REQUIRED WORK: The records below need to be repeated exactly, though not their pictures.

Stored items:
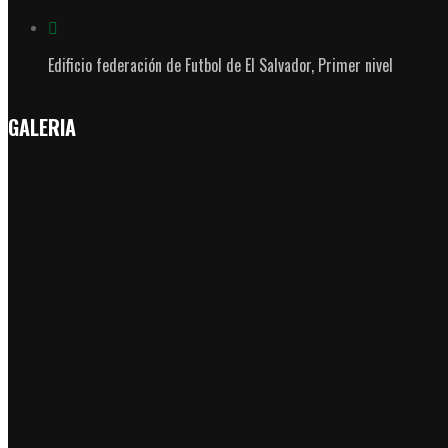
Edificio federación de Futbol de El Salvador, Primer nivel
GALERIA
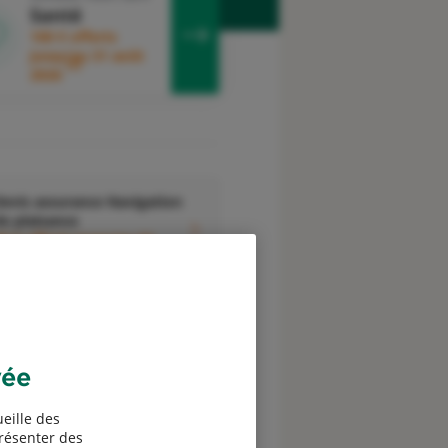
Santé
100 € offerts
jusqu'au 31 août
3
2026
evis assurance Navigation
e plaisance
0 € offerts jusqu'au 31
6
août 2026
vée
Devis assurance
eille des
ssociations
présenter des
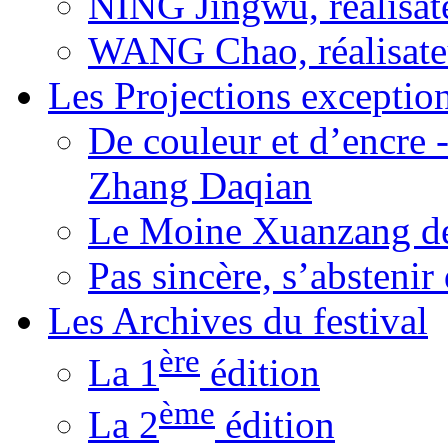
NING Jingwu, réalisat
WANG Chao, réalisate
Les Projections exceptio
De couleur et d’encre 
Zhang Daqian
Le Moine Xuanzang de
Pas sincère, s’absteni
Les Archives du festival
ère
La 1
édition
ème
La 2
édition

RESULT BELOW:
Edificio federación de Futbol de El Salvador, Primer nivel
GALERIA
Santé
100 € offerts
jusqu'au 31 août
3
2026
evis assurance Navigation
e plaisance
0 € offerts jusqu'au 31
6
août 2026
vée
Devis assurance
eille des
ssociations
présenter des
NING Jingwu, réalisat
WANG Chao, réalisate
Les Projections exceptio
De couleur et d’encre 
Zhang Daqian
Le Moine Xuanzang de
Pas sincère, s’absteni
Les Archives du festival
ère
La 1
édition
ème
La 2
édition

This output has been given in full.